◆ Exercise goal
Beginning with the line that contains "Return results in <instances>...</instances>. Find", copy each remaining line of the data below exactly.

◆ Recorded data
- - - - -
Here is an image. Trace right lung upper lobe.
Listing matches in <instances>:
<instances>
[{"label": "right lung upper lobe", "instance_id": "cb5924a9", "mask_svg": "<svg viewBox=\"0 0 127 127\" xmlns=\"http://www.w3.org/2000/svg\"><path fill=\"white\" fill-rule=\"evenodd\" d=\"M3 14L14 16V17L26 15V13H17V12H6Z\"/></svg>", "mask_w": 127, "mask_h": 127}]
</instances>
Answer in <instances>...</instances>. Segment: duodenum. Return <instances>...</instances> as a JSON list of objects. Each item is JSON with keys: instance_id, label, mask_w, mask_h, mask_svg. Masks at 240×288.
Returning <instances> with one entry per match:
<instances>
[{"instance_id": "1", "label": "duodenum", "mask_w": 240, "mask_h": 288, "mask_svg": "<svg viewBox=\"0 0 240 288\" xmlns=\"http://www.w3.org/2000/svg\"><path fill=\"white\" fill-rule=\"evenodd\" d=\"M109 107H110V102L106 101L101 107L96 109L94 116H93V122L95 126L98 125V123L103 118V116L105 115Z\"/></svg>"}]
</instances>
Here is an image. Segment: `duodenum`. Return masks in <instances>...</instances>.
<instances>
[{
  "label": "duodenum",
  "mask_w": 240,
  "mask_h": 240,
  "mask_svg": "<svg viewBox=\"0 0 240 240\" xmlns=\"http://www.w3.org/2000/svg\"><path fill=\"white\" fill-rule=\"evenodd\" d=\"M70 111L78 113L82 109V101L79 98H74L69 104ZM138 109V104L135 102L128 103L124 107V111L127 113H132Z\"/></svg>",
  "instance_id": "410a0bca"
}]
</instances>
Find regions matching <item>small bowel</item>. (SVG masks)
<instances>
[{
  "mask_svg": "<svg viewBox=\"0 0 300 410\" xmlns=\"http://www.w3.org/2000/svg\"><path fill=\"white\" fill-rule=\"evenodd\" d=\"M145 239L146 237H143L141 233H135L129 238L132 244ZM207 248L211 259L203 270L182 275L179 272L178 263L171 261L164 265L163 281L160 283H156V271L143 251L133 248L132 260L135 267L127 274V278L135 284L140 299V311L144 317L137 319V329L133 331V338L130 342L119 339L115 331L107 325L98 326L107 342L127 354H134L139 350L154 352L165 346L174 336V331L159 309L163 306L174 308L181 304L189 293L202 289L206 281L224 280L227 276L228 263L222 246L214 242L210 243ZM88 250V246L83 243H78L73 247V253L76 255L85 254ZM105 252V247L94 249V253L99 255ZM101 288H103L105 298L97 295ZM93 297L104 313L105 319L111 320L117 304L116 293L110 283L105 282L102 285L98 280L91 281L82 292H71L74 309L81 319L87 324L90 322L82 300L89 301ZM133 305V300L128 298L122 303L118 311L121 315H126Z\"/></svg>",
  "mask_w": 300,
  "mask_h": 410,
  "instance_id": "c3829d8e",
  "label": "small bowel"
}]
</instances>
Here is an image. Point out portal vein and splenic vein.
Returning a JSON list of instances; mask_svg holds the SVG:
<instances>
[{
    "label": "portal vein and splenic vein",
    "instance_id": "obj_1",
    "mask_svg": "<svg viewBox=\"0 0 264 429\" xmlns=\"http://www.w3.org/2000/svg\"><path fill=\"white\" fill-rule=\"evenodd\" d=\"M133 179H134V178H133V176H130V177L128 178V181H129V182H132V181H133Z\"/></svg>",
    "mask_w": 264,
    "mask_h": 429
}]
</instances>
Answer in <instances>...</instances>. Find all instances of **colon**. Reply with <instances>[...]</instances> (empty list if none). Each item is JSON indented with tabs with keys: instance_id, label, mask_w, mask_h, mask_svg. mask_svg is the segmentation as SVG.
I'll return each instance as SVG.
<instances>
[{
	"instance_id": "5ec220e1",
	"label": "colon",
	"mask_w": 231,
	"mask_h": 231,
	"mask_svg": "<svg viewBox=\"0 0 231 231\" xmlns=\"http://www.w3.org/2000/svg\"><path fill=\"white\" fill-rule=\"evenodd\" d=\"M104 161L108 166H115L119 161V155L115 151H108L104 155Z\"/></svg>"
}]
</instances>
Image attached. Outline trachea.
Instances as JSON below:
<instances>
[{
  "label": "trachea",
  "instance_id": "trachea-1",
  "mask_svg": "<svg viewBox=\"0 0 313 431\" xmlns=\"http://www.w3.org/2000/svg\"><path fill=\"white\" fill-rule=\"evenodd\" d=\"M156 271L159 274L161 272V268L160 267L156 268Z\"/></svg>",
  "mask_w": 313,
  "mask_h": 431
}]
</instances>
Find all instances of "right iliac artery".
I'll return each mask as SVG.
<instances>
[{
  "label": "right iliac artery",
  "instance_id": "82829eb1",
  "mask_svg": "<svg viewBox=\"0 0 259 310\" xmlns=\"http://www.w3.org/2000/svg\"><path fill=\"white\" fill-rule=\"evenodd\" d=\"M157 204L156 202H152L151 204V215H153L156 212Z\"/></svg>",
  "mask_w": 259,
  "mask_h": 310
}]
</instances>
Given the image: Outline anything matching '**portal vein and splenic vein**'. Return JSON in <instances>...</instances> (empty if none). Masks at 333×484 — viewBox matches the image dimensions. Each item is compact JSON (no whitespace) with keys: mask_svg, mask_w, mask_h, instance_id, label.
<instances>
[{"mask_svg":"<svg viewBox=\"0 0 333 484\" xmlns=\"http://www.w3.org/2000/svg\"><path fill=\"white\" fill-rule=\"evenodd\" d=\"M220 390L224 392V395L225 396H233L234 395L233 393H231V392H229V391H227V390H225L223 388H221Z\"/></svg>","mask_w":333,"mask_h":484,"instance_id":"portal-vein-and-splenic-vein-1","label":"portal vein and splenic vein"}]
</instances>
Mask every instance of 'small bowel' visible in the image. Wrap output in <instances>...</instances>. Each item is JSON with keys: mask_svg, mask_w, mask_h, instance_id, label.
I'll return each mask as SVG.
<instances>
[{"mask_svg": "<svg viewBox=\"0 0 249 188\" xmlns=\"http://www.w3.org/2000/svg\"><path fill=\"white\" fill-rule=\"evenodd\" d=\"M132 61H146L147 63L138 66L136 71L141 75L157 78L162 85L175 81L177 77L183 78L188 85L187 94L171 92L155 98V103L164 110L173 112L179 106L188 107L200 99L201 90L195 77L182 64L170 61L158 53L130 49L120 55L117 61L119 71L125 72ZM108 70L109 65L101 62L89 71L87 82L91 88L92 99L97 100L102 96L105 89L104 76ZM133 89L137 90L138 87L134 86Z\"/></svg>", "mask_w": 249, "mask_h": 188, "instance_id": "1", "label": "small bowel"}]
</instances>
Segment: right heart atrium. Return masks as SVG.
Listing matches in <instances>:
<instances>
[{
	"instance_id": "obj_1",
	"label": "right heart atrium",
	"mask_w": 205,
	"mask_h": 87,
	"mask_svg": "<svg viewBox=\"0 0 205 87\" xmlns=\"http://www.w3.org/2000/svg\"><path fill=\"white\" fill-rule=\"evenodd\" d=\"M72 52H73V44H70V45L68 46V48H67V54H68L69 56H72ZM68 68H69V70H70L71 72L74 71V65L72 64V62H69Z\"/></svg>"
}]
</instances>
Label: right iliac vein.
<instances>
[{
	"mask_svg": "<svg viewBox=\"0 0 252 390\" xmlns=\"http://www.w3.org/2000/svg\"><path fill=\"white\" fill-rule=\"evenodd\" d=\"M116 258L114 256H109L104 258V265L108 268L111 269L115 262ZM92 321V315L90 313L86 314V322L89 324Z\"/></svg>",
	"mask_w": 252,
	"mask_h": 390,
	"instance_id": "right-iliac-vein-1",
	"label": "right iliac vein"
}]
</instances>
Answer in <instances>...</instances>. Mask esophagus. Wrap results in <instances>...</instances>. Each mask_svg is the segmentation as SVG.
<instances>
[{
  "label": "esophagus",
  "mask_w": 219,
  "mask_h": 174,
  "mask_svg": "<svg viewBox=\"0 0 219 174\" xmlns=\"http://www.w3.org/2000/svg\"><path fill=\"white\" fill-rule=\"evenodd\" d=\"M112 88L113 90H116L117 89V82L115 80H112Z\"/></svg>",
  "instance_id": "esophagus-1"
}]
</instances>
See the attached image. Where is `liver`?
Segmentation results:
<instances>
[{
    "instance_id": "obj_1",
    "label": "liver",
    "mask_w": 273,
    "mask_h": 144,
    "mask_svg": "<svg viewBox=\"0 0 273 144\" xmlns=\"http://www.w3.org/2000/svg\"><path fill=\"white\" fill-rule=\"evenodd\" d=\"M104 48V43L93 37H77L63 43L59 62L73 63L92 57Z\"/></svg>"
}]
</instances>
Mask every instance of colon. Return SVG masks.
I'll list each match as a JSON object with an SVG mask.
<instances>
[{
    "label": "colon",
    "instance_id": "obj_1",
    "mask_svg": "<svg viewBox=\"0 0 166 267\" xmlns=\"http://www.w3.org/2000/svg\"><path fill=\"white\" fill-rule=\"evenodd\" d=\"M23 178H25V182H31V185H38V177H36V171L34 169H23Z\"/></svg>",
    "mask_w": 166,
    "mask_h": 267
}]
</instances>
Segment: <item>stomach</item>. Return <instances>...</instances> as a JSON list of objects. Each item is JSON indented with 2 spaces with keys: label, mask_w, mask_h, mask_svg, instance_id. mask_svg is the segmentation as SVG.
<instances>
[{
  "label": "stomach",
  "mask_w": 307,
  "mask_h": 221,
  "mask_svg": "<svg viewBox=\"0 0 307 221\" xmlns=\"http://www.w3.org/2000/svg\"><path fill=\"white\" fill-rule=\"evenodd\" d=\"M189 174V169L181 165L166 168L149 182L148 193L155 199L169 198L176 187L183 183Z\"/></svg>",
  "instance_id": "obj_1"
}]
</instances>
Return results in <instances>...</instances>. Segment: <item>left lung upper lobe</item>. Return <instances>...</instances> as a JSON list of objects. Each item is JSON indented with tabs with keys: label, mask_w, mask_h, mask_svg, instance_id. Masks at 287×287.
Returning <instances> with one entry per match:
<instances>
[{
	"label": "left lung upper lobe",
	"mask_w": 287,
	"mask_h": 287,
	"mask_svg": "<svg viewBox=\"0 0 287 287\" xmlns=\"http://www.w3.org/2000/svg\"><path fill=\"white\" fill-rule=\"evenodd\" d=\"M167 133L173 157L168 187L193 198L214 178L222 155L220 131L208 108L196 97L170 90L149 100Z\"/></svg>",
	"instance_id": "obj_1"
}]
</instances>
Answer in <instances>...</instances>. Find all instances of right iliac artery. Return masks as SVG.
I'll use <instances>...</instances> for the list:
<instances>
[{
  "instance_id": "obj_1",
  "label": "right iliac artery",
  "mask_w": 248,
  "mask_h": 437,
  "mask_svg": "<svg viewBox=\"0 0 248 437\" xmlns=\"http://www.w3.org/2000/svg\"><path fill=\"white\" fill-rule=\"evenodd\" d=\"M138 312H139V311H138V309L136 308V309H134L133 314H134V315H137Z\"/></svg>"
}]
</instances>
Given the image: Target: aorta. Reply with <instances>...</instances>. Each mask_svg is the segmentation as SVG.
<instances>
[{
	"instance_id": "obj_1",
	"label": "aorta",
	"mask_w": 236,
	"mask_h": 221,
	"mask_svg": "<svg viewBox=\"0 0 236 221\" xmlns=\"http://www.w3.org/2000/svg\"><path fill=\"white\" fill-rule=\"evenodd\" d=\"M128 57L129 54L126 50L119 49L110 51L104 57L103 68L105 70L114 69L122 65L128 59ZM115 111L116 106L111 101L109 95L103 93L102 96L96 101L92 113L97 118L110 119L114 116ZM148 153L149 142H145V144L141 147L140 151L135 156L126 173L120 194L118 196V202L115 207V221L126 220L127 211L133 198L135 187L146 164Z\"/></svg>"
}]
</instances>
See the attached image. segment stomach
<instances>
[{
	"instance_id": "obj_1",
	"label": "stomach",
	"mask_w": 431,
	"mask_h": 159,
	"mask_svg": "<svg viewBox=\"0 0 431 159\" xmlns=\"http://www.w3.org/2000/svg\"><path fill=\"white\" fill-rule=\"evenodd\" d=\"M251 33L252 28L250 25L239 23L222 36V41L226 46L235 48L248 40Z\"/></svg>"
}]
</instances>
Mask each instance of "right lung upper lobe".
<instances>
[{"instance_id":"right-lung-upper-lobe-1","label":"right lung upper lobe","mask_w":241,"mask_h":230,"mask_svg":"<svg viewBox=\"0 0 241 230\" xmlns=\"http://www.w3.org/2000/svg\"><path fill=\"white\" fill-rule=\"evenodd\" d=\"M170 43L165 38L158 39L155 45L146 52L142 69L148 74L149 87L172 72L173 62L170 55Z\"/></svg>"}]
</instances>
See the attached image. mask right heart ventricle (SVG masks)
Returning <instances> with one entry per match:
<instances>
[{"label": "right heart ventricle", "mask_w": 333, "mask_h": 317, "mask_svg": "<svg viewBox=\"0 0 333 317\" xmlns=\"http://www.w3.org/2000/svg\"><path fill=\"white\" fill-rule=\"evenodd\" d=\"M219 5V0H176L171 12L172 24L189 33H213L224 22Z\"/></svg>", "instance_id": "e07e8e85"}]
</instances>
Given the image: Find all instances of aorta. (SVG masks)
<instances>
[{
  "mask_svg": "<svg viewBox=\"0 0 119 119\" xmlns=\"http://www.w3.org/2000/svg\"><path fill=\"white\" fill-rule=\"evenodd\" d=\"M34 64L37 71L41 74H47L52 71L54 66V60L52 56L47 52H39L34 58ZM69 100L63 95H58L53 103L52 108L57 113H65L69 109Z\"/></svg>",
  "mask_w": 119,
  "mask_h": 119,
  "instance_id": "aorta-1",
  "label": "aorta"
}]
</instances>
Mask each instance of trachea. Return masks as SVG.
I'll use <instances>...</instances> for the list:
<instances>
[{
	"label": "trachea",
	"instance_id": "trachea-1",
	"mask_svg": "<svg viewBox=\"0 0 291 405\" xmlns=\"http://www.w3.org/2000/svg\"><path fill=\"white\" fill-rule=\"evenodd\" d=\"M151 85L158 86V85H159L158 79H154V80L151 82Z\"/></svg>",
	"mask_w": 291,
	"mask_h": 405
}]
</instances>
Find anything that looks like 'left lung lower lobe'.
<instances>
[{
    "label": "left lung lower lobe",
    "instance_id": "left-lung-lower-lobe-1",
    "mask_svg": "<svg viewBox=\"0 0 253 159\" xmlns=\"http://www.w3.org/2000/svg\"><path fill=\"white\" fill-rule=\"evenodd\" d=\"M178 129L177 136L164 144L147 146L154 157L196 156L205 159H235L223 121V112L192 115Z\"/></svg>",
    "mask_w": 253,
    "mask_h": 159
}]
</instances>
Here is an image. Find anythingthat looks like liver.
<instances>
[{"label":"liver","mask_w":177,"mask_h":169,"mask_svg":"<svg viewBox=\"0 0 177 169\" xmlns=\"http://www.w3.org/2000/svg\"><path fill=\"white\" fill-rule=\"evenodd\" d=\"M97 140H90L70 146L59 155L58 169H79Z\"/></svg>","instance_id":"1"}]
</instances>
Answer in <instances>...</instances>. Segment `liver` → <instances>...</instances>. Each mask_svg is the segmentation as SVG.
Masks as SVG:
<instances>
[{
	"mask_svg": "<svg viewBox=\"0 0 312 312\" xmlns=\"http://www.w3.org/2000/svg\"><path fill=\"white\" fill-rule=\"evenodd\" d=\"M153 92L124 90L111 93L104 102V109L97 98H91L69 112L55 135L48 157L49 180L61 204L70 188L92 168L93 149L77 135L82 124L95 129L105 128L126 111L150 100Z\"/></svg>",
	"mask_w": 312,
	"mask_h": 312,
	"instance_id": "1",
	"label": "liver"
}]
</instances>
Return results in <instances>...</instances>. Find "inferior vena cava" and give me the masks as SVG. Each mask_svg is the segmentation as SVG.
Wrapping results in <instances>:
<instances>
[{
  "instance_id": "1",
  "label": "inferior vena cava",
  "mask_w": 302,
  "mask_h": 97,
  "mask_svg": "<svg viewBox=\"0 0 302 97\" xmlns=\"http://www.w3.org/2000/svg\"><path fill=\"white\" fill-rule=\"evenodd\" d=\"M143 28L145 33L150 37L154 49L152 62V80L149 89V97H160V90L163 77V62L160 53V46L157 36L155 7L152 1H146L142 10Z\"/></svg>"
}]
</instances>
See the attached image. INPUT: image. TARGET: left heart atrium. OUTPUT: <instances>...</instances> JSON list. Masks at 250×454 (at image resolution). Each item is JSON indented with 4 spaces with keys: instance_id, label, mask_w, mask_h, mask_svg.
- - - - -
◆ Exercise response
Return results in <instances>...</instances>. Find "inferior vena cava" and give me the masks as SVG. Each mask_svg is the segmentation as SVG.
Wrapping results in <instances>:
<instances>
[{
  "instance_id": "1",
  "label": "inferior vena cava",
  "mask_w": 302,
  "mask_h": 97,
  "mask_svg": "<svg viewBox=\"0 0 302 97\" xmlns=\"http://www.w3.org/2000/svg\"><path fill=\"white\" fill-rule=\"evenodd\" d=\"M143 28L145 33L150 37L154 49L152 62V80L149 89V97H160V90L163 77V62L160 53V46L157 36L155 7L152 1H146L142 10Z\"/></svg>"
}]
</instances>
See the attached image. INPUT: image. TARGET: left heart atrium. OUTPUT: <instances>...</instances> JSON list. Masks at 250×454 (at image resolution). Each item is JSON indented with 4 spaces with keys: instance_id, label, mask_w, mask_h, mask_svg.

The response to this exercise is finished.